Para quitar a dívida referente a oito cheques sem fundos, a 1ª Câmara de Direito Comercial do Tribunal de Justiça de Santa Catarina deferiu o pedido de penhora da meação do imóvel adquirido em nome do companheiro da executada. A credora ajuizou uma ação monitória em 2019. Apurou que a executada tinha uma união estável com um homem há mais de 16 anos, com registro de uma cerimônia religiosa. Também descobriu que o casal reside com dois filhos em um imóvel, mas adquiriu uma segunda propriedade em 2013, por meio de contrato de gaveta, em outra cidade.
O magistrado de origem inicialmente negou a penhora porque não tinha conhecimento certo do regime conjugal estabelecido entre a executada e o seu companheiro. Inconformada, a mulher recorreu ao TJSC. Os desembargadores concluíram, por unanimidade, que os bens adquiridos pelo casal após a constituição da união estável, ainda que em nome apenas do companheiro, não integrante do polo passivo da lide, respondem pela execução até o limite da meação que cabe ao executado (processo n° 5019662-50.2022.8.24.0000).
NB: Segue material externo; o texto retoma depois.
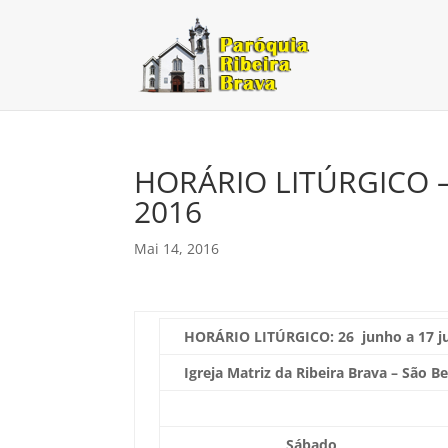
HORÁRIO LITÚRGICO – 
2016
Mai 14, 2016
HORÁRIO LITÚRGICO: 26
junho a 17 j
Igreja Matriz da Ribeira Brava – São B
Sábado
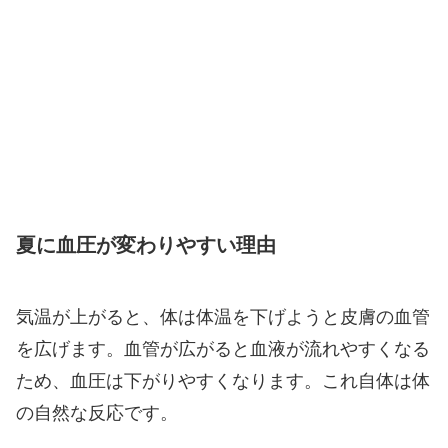
夏に血圧が変わりやすい理由
気温が上がると、体は体温を下げようと皮膚の血管
を広げます。血管が広がると血液が流れやすくなる
ため、血圧は下がりやすくなります。これ自体は体
の自然な反応です。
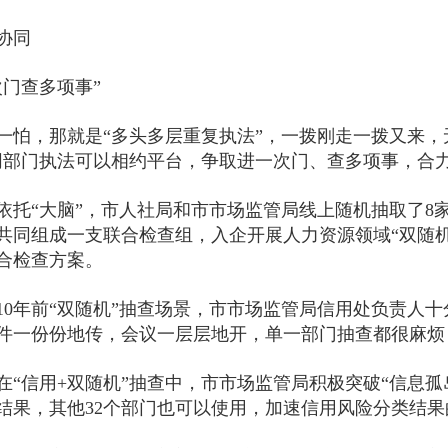
协同
次门查多项事”
一怕，那就是“多头多层重复执法”，一拨刚走一拨又来，
同部门执法可以相约平台，争取进一次门、查多项事，合
依托“大脑”，市人社局和市市场监管局线上随机抽取了8
共同组成一支联合检查组，入企开展人力资源领域“双随
合检查方案。
10年前“双随机”抽查场景，市市场监管局信用处负责人
件一份份地传，会议一层层地开，单一部门抽查都很麻烦
在“信用+双随机”抽查中，市市场监管局积极突破“信息孤
结果，其他32个部门也可以使用，加速信用风险分类结果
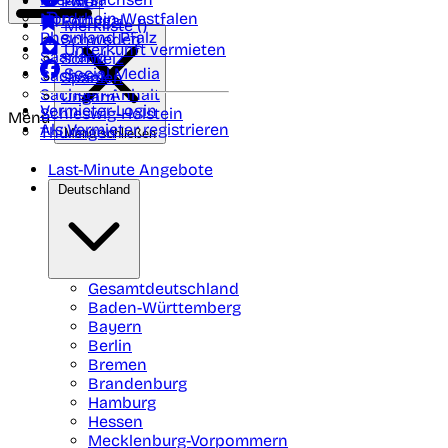
Polen
FAQ
Nordrhein-Westfalen
Portugal
Merkliste (
)
Rheinland Pfalz
Schweden
Unterkunft vermieten
Saarland
Schweiz
Social Media
Sachsen
Spanien
Sachsen-Anhalt
Ungarn
Vermieter-Login
Schleswig-Holstein
Menü
Als Vermieter registrieren
Thüringen
Menü schließen
Last-Minute Angebote
Deutschland
Gesamtdeutschland
Baden-Württemberg
Bayern
Berlin
Bremen
Brandenburg
Hamburg
Hessen
Mecklenburg-Vorpommern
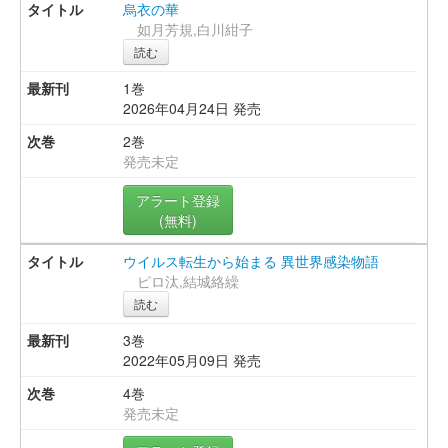
烏衣の華
如月芳規,白川紺子
読む
1巻
2026年04月24日 発売
2巻
発売未定
アラート登録
(無料)
ウイルス転生から始まる 異世界感染物語
ピロ汰,結城絡繰
読む
3巻
2022年05月09日 発売
4巻
発売未定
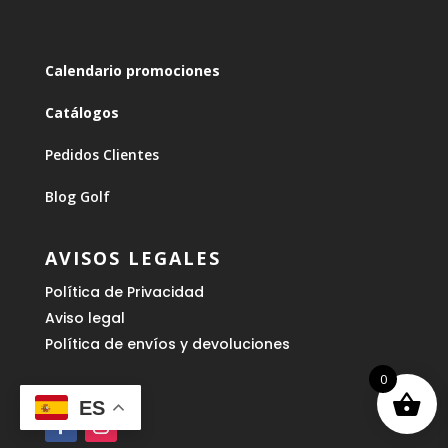
Calendario promociones
Catálogos
Pedidos Clientes
Blog Golf
AVISOS LEGALES
Política de Privacidad
Aviso legal
Política de envíos y devoluciones
0
ES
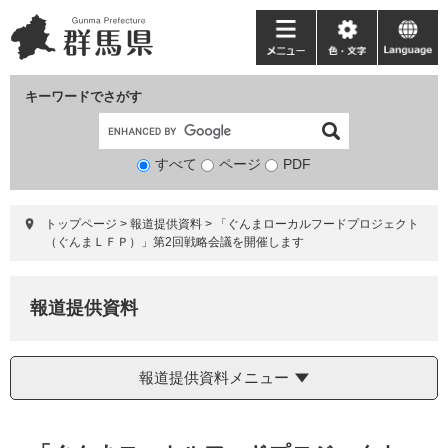
ペ
メ
ー
ニ
メ
色・
language
ジ
ュ
ニ
文
の
ー
ュ
字
キーワードでさがす
先
を
ー
頭
飛
で
ば
すべて
ページ
検
PDF
す。
し
索
て
対
本
トップページ
>
報道提供資料
>
「ぐんまローカルフードプロジェクト
象
文
（ぐんまＬＦＰ）」第2回戦略会議を開催します
へ
報道提供資料
報道提供資料メニュー
本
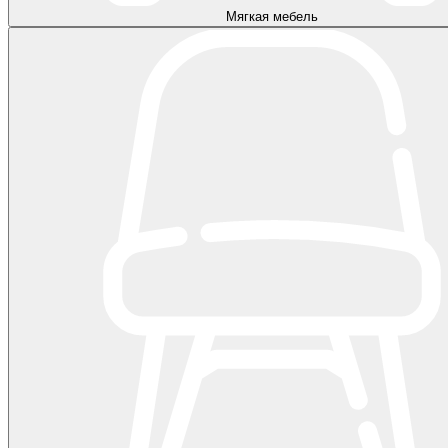
Мягкая мебель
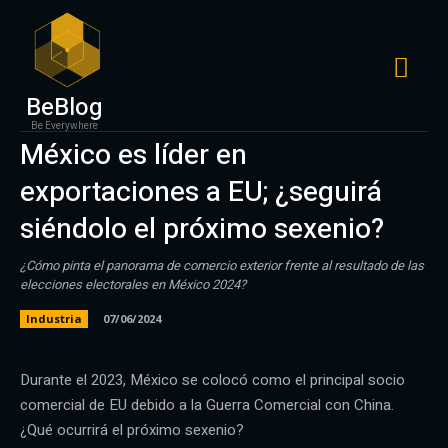
BeBlog
Be Everywhere
México es líder en
exportaciones a EU; ¿seguirá
siéndolo el próximo sexenio?
¿Cómo pinta el panorama de comercio exterior frente al resultado de las
elecciones electorales en México 2024?
Industria
07/06/2024
Durante el 2023, México se colocó como el principal socio
comercial de EU debido a la Guerra Comercial con China.
¿Qué ocurrirá el próximo sexenio?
O ato civil de conviver ou viver juntos traz responsabilidades mútuas e perante terceiros, inclusive os fiscos federais, estaduais e municipais, sem falar no INSS e compromissos sobre a égide da CLT. Os bens do devedor respondem pelas suas obrigações e se comunicam aos cônjuges com ou sem casamento formal (civil).
Penso que essa orientação é acertada. A jurisprudência tem papel normativo inegável em qualquer área do convívio social. No caso do Direito familiar e sucessório bem como no Direito das obrigações grande é a sua influência, suprindo a inexistência de leis ante a multifacetada realidade social.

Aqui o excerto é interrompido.